Health experts fear measles outbreaks in the city.
It comes as residents in the US experience such outbreaks following a mid-term election, which meant many people did not vote.
Campaigners and politicians alike are urging that children be immunised, including U.S. President Donald Trump.
The city council unanimously voted last month to ensure that every child received at least one MMR vaccine (measles, mumps and rubella).
But their decision did not take into account all the residents who can have unvaccinated children.
“We have families here in Toronto whose children are now at risk, because those parents don’t want them to be susceptible to polio, mumps and measles,” Mayor John Tory said last month.
Image copyright Thomas Olaschuk Image caption Councillor Peter Milczyn argued “the data suggest that all these diseases are not running rampant”
The city administration decided to temporarily halt certain recreational activities, including swimming, to keep their staff safe.
City staff have been telling councillors they cannot administer vaccines without a member of staff who has had the procedure himself.
Health officials say there are about 37,000 children in the city who are not immunised against measles.
They expect the Ontario government to offer those residents more opportunities to attend normal activities.
“We can’t mitigate the risks from contagious diseases with one member of staff – nor do we want to,” Councillor Peter Milczyn, who advocated for the suspension of swim programs, told CBC News.
“The data suggest that all these diseases are not running rampant.
“And at this point in time, we think that it would be in the public interest and in the interest of public safety for us to pause our recreational activities for a while,” he added.
However, the City’s health unit told CBC News they expected those services to resume soon.
Image copyright Keith Ridler Image caption Mumps and measles tend to only spread to highly exposed people – such as street vendors
Toronto’s health services have urged parents to read and abide by the Ontario Immunization Program notice, which also details the “almost complete lack of vaccination immunity” among the city’s child population.
The only groups that are unlikely to get measles are children who are fully immunised against the disease, infants under 12 months old, and those in the city aged 15 to 29.

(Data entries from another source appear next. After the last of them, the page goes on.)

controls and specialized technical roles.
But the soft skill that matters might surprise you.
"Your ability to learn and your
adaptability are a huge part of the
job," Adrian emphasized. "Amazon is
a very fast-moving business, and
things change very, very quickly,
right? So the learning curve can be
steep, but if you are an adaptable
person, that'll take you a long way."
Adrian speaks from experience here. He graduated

My children are fine, as are my siblings’ children, which is why Toronto is in a possible position of having a measles outbreak and it is very alarming. — Marianne Turner (@myjones31) October 11, 2018
However, it is not necessary to get a MMR vaccine if the child is fully immunised against the virus.

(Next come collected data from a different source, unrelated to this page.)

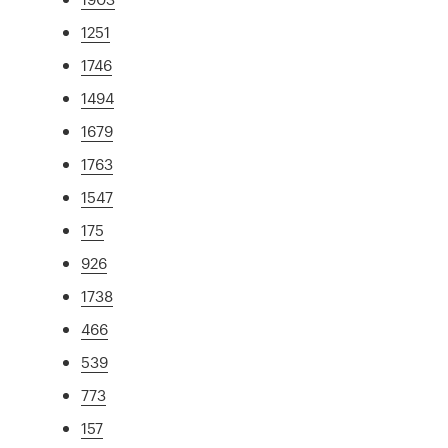
1251
1746
1494
1679
1763
1547
175
926
1738
466
539
773
157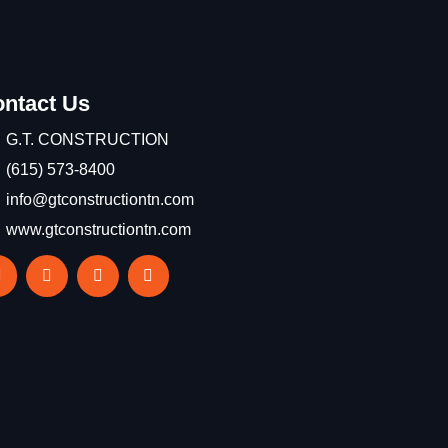
ntact Us
G.T. CONSTRUCTION
(615) 573-8400
info@gtconstructiontn.com
www.gtconstructiontn.com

While it is not clear why many families choose not to vaccinate their children, researchers have suggested that misinformation, fear and misconceptions are present in the population.
According to last month’s city council meeting, 90% of parents said they had received some amount of their recommended two shots of the MMR vaccine.

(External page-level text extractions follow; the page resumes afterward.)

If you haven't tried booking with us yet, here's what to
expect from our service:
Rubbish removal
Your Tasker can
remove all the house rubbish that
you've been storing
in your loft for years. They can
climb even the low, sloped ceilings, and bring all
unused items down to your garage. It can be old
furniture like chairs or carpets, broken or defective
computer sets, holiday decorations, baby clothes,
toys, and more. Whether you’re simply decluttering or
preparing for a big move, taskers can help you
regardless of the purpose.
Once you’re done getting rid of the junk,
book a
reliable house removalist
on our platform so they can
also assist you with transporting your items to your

It said many children in the city have never received the disease.
They said those who are not currently vaccinated may need to be vaccinated with a new MMR vaccine.
The recent deaths of two health workers in Africa have highlighted how under-vaccinated people are at a heightened risk from infectious diseases.
Image copyright Getty Images Image caption A health worker in Sierra Leone helps with the Ebola treatment centre
Meanwhile, a major new study says there are enough doses of the MMR vaccine available in Africa to protect some 100 million people.
“The emergence of the polio virus in endemic areas of the Horn of Africa could have very serious consequences on rural children that would subsequently face reduced education,” Professor Ayat Azza, from the Université Laval, said in an interview with MailOnline.
The study, which assessed all vaccines for the period 2002-2011, showed that between 20% and 30% of young children in those areas were not fully immunised.